A volta do investimento das empresas públicas no Setor Elétrico Brasleiro (SEB) é recente, começou a se dar em 2003, quando percebeu-se que o setor elétrico nacional não funcionava apenas à base de investimentos privados, direcionados mais à lucratividade do que à capacidade de desenvolvimento e expansão do setor.
A partir dos resquícios da crise do apagão, do ano de 2001, o governo teve que estabelecer uma estratégia de reestruturação do SEB. Optou-se, então, após o período de intensas privatizações, por uma maior participação dos agentes públicos, através de um modelo de parceira entre empresas públicas e empresas nacionais privadas. São essas parceiras que o professor Nivalde Castro, coordenador do Grupo de Estudos do Setor Elétrico (GESEL), do Instituto de Economia (IE) da UFRJ, aponta como um fator propiciador do desenvolvimento do Setor Elétrico Brasileiro.
“O modelo de privatização, implantando no Setor Elétrico Brasileiro (SEB), com o marco do ano de 1990 - quando é lançado o Programa Nacional de Desetatização – apresentava uma série de deficiências e equívocos na formulação de seus fundamentos. As principais falhas da adoção desse modelo para o setor elétrico, que ficaram evidentes com a crise do apagão, em 2001, podem ser sintetizadas em dois aspectos importantes: a falta de planejamento e a restrição de investimento das empresas públicas.
O modelo de privatização pura não levava em consideração a questão do planejamento, que até 1990 era realizado pelo setor público, Eletrobrás e Ministério. Planejar o setor elétrico fica sob responsabilidade das empresas privadas, que não têm preocupação com planejamento, até pela sua lógica de funcionamento, muito mais voltada para a lucratividade. O segundo fator que evidencia a falha do modelo de privatização para o SEB foi a restrição do investimento das empresas públicas, como Eletrobrás e suas subsidiárias. Com as evidências de que o grupo Eletrobrás seria privatizado, cessou o estímulo para os investimentos por parte das empresas públicas.
A causa maior para o não-investimento público foi a ideologia neoliberal, implantada nos países em desenvolvimento, como uma condição para a liberação de empréstimos.

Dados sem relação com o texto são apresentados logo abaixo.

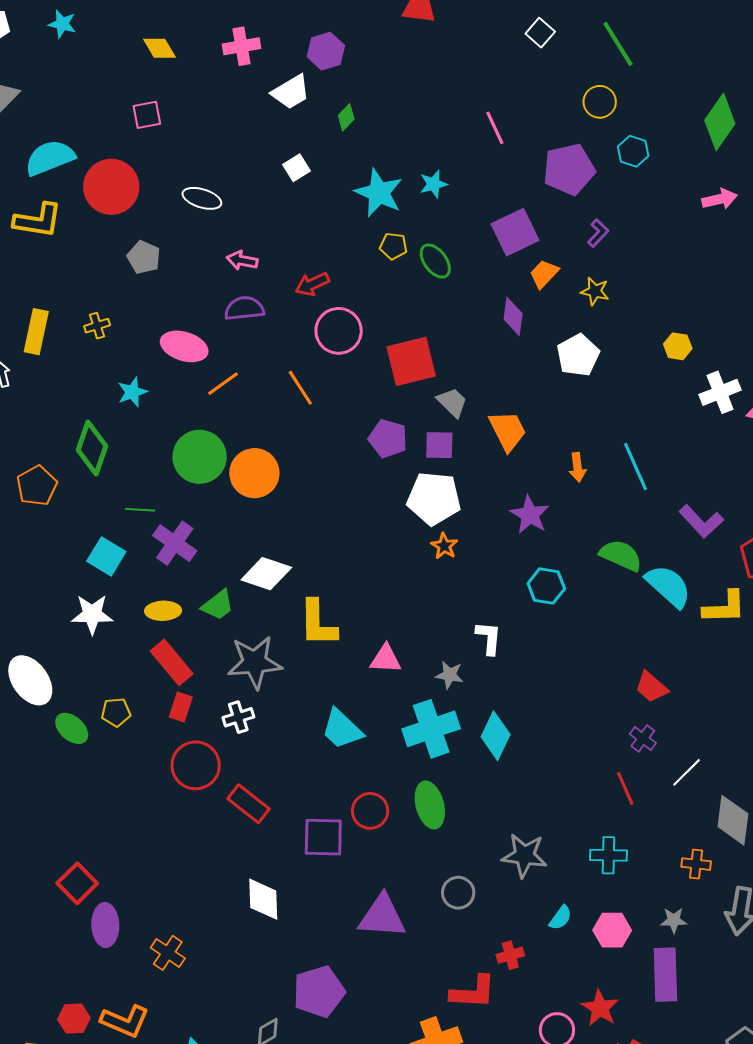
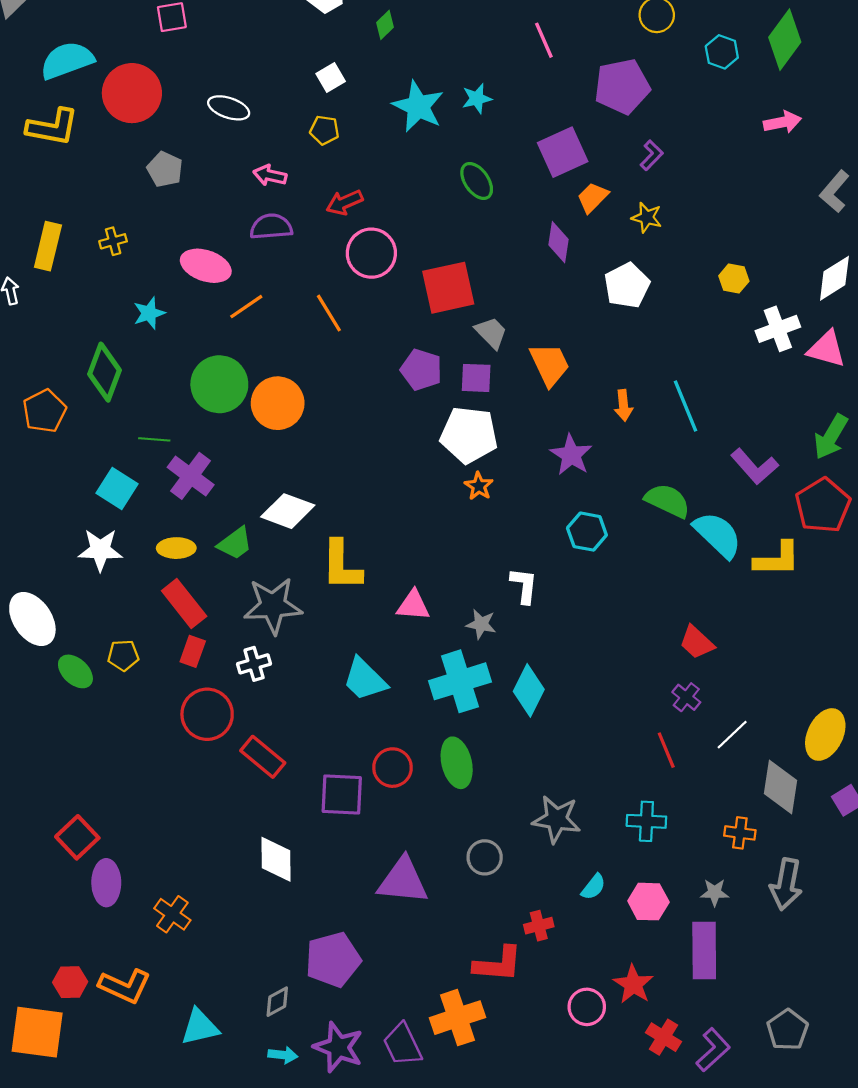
cyan hexagon: (633, 151) -> (722, 52), moved
yellow pentagon: (393, 246) -> (324, 130), moved

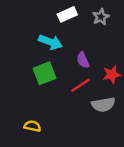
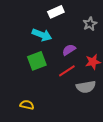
gray star: (101, 17) -> (90, 24), moved
purple semicircle: (83, 60) -> (69, 50), turned 80

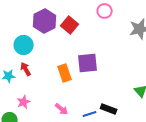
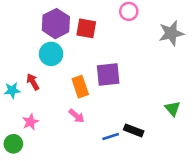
red square: (70, 25) -> (86, 28), turned -30
cyan circle: (24, 45) -> (51, 54), moved
pink arrow: (62, 109) -> (77, 116), moved

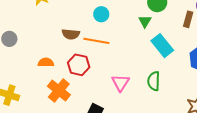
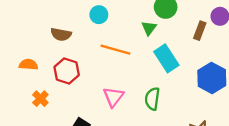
orange line: (96, 41) -> (115, 50), moved
orange cross: (59, 90) -> (40, 99), size x0.6

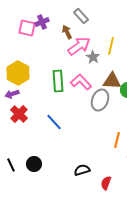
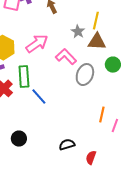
pink arrow: (79, 46) -> (37, 44), moved
green rectangle: (58, 81) -> (24, 77), moved
brown triangle: (112, 81) -> (97, 42), moved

Nos anos 80, endividados pela facilidade de tomada de empréstimos externos - derivada dos eurodólares e das baixas taxas de juros do mercado financeiro internacional -, os países em desenvolvimento enfrentaram uma crise de pagamento de suas dívidas, que resultou na restrição de empréstimos pelo mercado financeiro internacional. Diante do quadro de endividamento, e com o argumento de que o Estado não tinha mais capacidade para investir, a solução proposta foi intensificar o liberalismo das políticas econômicas ao máximo, facilitando o investimento do capital privado.

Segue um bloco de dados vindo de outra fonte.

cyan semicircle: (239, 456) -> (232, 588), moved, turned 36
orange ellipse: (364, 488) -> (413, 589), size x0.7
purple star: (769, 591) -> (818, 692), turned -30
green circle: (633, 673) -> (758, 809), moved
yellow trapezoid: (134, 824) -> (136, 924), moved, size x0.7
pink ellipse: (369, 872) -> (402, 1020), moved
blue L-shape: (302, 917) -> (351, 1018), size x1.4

Este é um fenômeno que acontece na América Latina como um todo. Todas as empresas de telefonia, petróleo, energia elétrica, são privatizadas. O Fundo Monetário Internacional (FMI) só concedia empréstimo para reequilibrar o balanço de pagamento dos países (chamado empréstimo ponte), se eles aceitassem a política econômica de diminuição do gasto público. Esta política exógena, ou seja, que vem de fora para resolver um problema de desequilíbrio das finanças públicas, acaba por acarretar um problema maior para o Brasil: a crise do apagão de 2001.
A partir de 2003, principalmente, tem-se um esforço do novo governo no sentido de reestruturar o setor elétrico. Não se podia seguir na linha de privatização pura, que já havia se mostrado como um caminho errado, assim como não havia mais condição de retornar ao modelo de investimento público, porque já existia uma estrutura minimamente montada.
Uma solução para este impasse mostrou-se na lógica das parcerias entre empresas públicas e privadas, possíveis no governo Lula, em que o neoliberalismo não é uma prioridade. Onde o setor privado não se interessar, as empresas públicas, que são a base do setor elétrico brasileiro (quase 60% da base produtiva geradora instalada está nas mãos do grupo Eletrobrás), podem entrar com capital, conhecimento, experiência. Então, a hipótese que defendemos, e que tem se mostrado favorável pelas evidências empíricas, é a de que os novos investimentos possam ser feitos com parceria público-privada.
Outro fator positivo da participação das empresas públicas no SEB é que elas podem ajudar na busca de modicidade tarifária (tarifas mais baratas), participando dos leilões do setor elétrico, dos quais ficavam restritas por causa da lógica privatista. Além de manter as tarifas nos níveis mais baixos o possível, o setor público ainda estimula a competitividade e a participação de empresas nacionais (no caso dos leiloes de linha de transmissão) no SEB, que, sozinhas, muitas vezes não tinham capacidade para concorrerem com as empresas estrangeiras”.